Different industrial adhesive types have different properties or features and can be used effectively for different purposes. Some adhesives have particularly good bonding qualities - for example, hot melt adhesives which can be repeatedly softened and hardened by alternate heating and cooling.
Also particularly versatile are so-called pressure-sensitive adhesives, which - as the name suggests - need only very slight pressure to adhere to most surfaces. Pressure sensitive adhesives are available in water, solvent and latex based forms.
UV curing adhesives will give a strong and permanent bond without the use of heat, as they use ultra-violet light, or other sources of radiation. One thing to consider is the bonding time - some UV curing adhesives bond instantly, while others require a longer time.
Some industrial adhesives are defined by their chemical make-up - acrylic, silicone, rubber and polyurethanes, for example. Acrylic adhesives have a faster setting time than most other resins, and also offer excellent resistance to the elements. Polyurethanes offer durability, flexibility and high resistance to impact.
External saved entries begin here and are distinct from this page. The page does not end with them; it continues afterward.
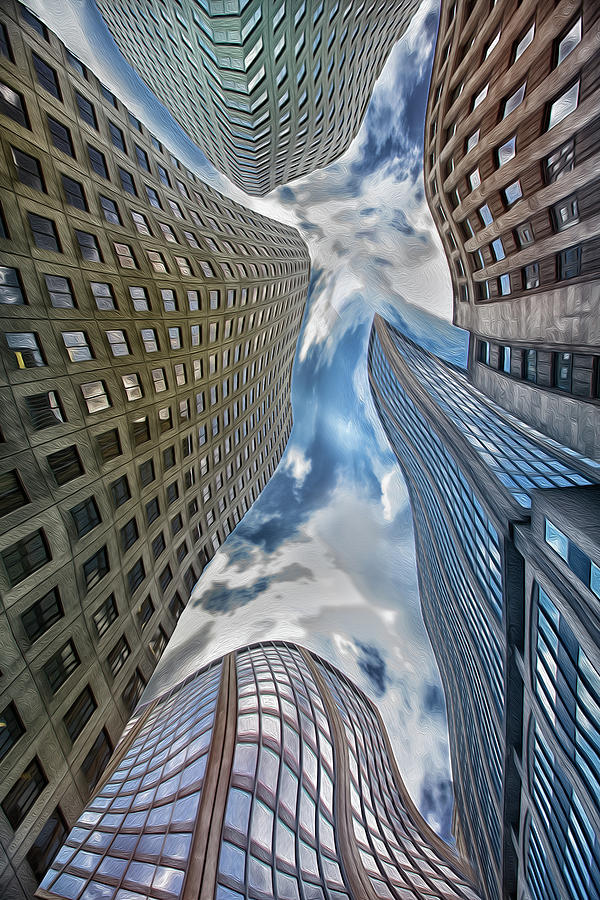 This screenshot has width=600, height=900. Find the location of `middle section lowest window`. middle section lowest window is located at coordinates (223, 891). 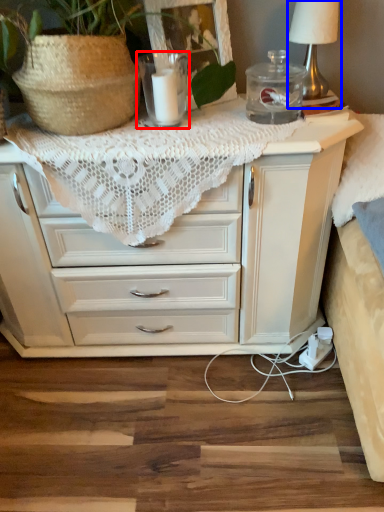 Question: Which object appears closest to the camera in this image, candle holder (highlighted by a red box) or table lamp (highlighted by a blue box)?

Choices:
 (A) candle holder
 (B) table lamp

Answer: (A) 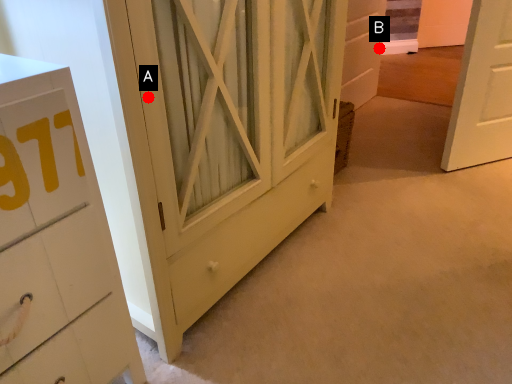 Question: Two points are circled on the image, labeled by A and B beside each circle. Which point is further to the camera?

Choices:
 (A) A is further
 (B) B is further

Answer: (B) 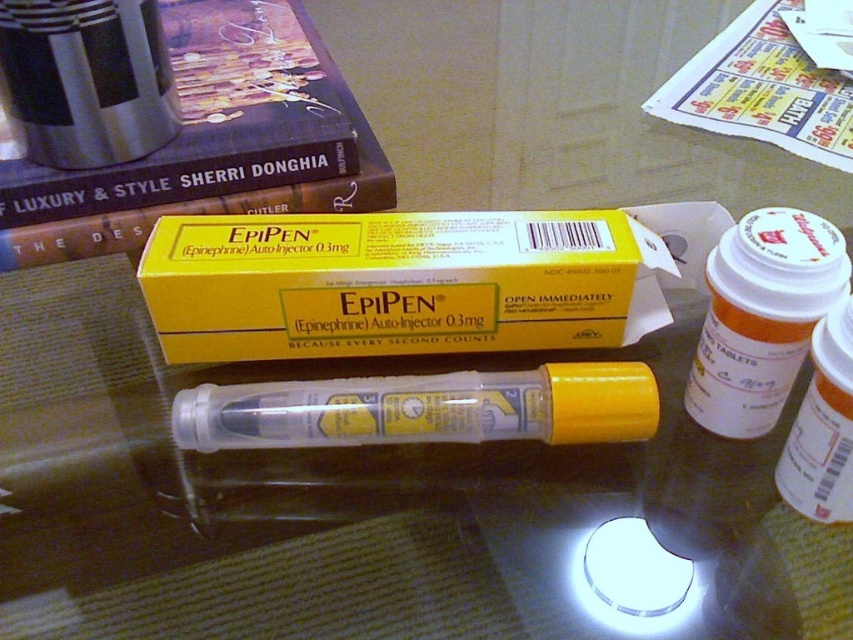 You are organizing items on a shelf and need to stack the yellow cardboard box at center and the hardcover book at upper left. Which item should you place at the bottom to ensure stability?

The hardcover book at upper left should be placed at the bottom because it has a greater height than the yellow cardboard box at center, providing a stable base.

You are organizing a first aid kit and need to place the yellow cardboard box at center and the hardcover book at upper left into a drawer. The drawer has limited space. Which item should you place first to ensure both fit?

The yellow cardboard box at center is smaller in size compared to the hardcover book at upper left, so you should place the hardcover book at upper left first to make space for the smaller item.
Rubber sealants and adhesives are widely available and have different uses. Rubber adhesives are usually based on compounds such as nitrile or butyl and they also offer a strong yet highly flexible bond between surfaces. Epoxy adhesives are known for their ability to resist chemical and environmental damage, as well as their general versatility in many areas.
Anaerobic adhesives can be used effectively in an environment with no oxygen and are widely used in many industries - military, aerospace and marine. Some anaerobic adhesives are designed to be used in a high voltage setting, or with electronic devices or semiconductors.
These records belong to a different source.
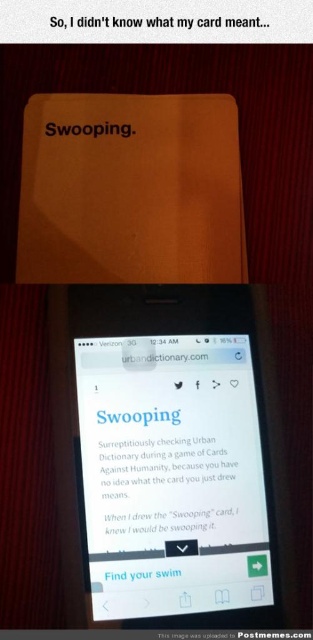 Can you confirm if white glossy screen at center is positioned to the right of white matte text at center?

Yes, white glossy screen at center is to the right of white matte text at center.

Does white glossy screen at center have a greater height compared to white matte text at center?

Yes, white glossy screen at center is taller than white matte text at center.

Which is behind, point (170, 369) or point (123, 577)?

The point (170, 369) is behind.

At what (x,y) coordinates should I click in order to perform the action: click on white glossy screen at center. Please return your answer as a coordinate pair (x, y). Looking at the image, I should click on (170, 474).

Looking at this image, who is positioned more to the right, white glossy screen at center or white paper at upper center?

white paper at upper center

Is white glossy screen at center to the right of white paper at upper center from the viewer's perspective?

Incorrect, white glossy screen at center is not on the right side of white paper at upper center.

Locate an element on the screen. Image resolution: width=313 pixels, height=640 pixels. white glossy screen at center is located at coordinates (170, 474).

Is white paper at center shorter than white matte text at center?

No, white paper at center is not shorter than white matte text at center.

Between point (162, 474) and point (157, 570), which one is positioned behind?

The point (162, 474) is behind.

Is point (188, 536) behind point (112, 572)?

Yes, it is behind point (112, 572).

Where is `white paper at center`? The width and height of the screenshot is (313, 640). white paper at center is located at coordinates click(x=165, y=486).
Silicon based adhesives are known for their flexibility and also have a high resistance to heat - up to 600 degrees Fahrenheit. Polyurethane sealants and adhesives are available in one or two part adhesive systems and are known for their all-round durability and their high levels of impact resistance.
Some industrial adhesives are designed to provide an electrical path or connection between components. These adhesives help to prevent problems such as radio frequency interference and electrostatic discharge. These adhesives are routinely used in the manufacture of circuit boards, transformers and generators.
Today, the development of industrial adhesives with new - and more effective - properties is continuing constantly. Engineers and scientists explore ways to enhance several different factors such as flexibility, toughness, setting time, temperature and chemical resistance to make industrial adhesives as effective as they can be.